Structures of coumarin-derived imine–metal complexes (212, 213).

4. Conclusions and Future Perspective

Searching through drug banks for coumarin-derived clinically approved agents has yielded several important drugs, including a treatment for HIV that combines several different compounds and includes calanolide A, a coumarin agent. Currently, a number of clinical trials are being conducted on several coumarin-based drugs alone or in combination with other drugs to treat common disorders, such as thrombosis, coagulation disorders, stroke (Ischemic), liver fibrosis, protein C deficiency, atrial fibrillation, etc. From these findings it can be seen that coumarin-based drugs have an important role in global health and well-being and are continuously researched to discover more clinical uses.

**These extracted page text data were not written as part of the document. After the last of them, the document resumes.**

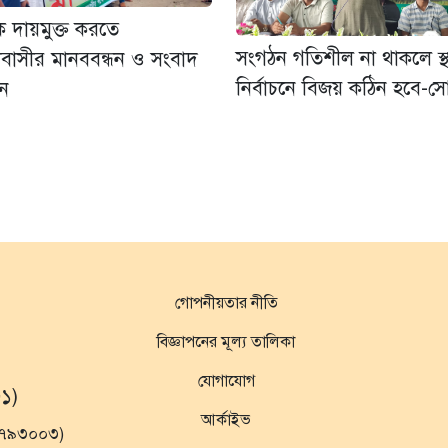
ে দায়মুক্ত করতে
সংগঠন গতিশীল না থাকলে স্থ
বাসীর মানববন্ধন ও সংবাদ
নির্বাচনে বিজয় কঠিন হবে-স
লন
গোপনীয়তার নীতি
বিজ্ঞাপনের মূল্য তালিকা
যোগাযোগ
১)
আর্কাইভ
১৯৭৯৩০০৩)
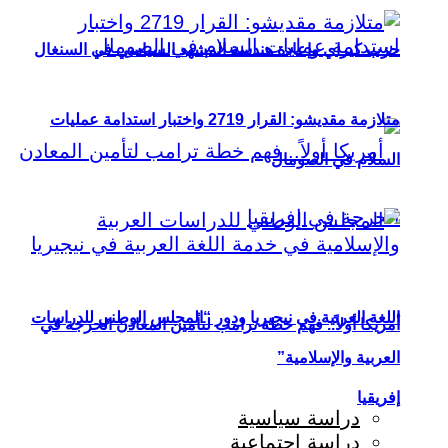
حزب كيراي وإعادة هندسة المشهد السياسي في السنغال
متلازمة مقديشو: القرار 2719 واختبار استدامة عمليات
السلام في الصومال
اللغة العربية في نيجيريا ودور “المجلس الوطني للدراسات
أمريكا أولاً.. فهم خطة ترامب لتأمين المعادن الحرجة في
العربية والإسلامية”
إفريقيا
دراسة سياسية
دراسة اجتماعية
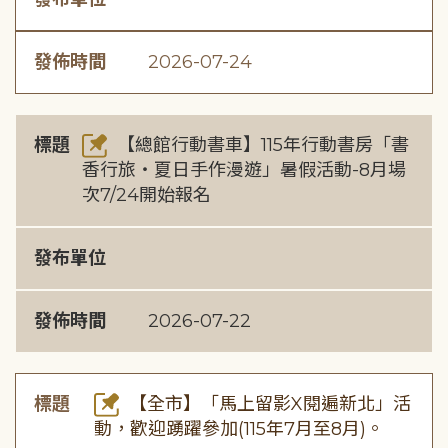
發佈時間
2026-07-24
標題
【總館行動書車】115年行動書房「書
香行旅・夏日手作漫遊」暑假活動-8月場
次7/24開始報名
發布單位
發佈時間
2026-07-22
標題
【全市】「馬上留影X閱遍新北」活
動，歡迎踴躍參加(115年7月至8月)。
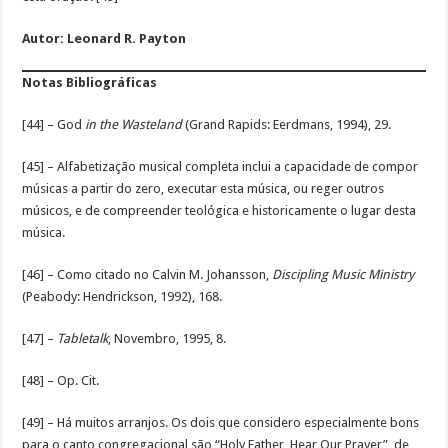
Autor:
Leonard R. Payton
Notas Bibliográficas
[44] – God
in the Wasteland
(Grand Rapids: Eerdmans, 1994), 29.
[45] – Alfabetização musical completa inclui a capacidade de compor
músicas a partir do zero, executar esta música, ou reger outros
músicos, e de compreender teológica e historicamente o lugar desta
música.
[46] – Como citado no Calvin M. Johansson,
Discipling Music Ministry
(Peabody: Hendrickson, 1992), 168.
[47] –
Tabletalk
, Novembro, 1995, 8.
[48] – Op. Cit.
[49] – Há muitos arranjos. Os dois que considero especialmente bons
para o canto congregacional são “Holy Father, Hear Our Prayer”, de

Coumarin scaffold has great potential in medicinal chemistry and is extensively used in drug design and development because of its vast biological properties. This scaffold is frequently used for designing small molecules with various biological activities. Metal complexes of Schiff bases with coumarin pharmacophores have played an important role in medicinal chemistry. Various coumarin-derived imine–metal complexes have been developed in the last three decades and most of them exhibited important pharmacological properties.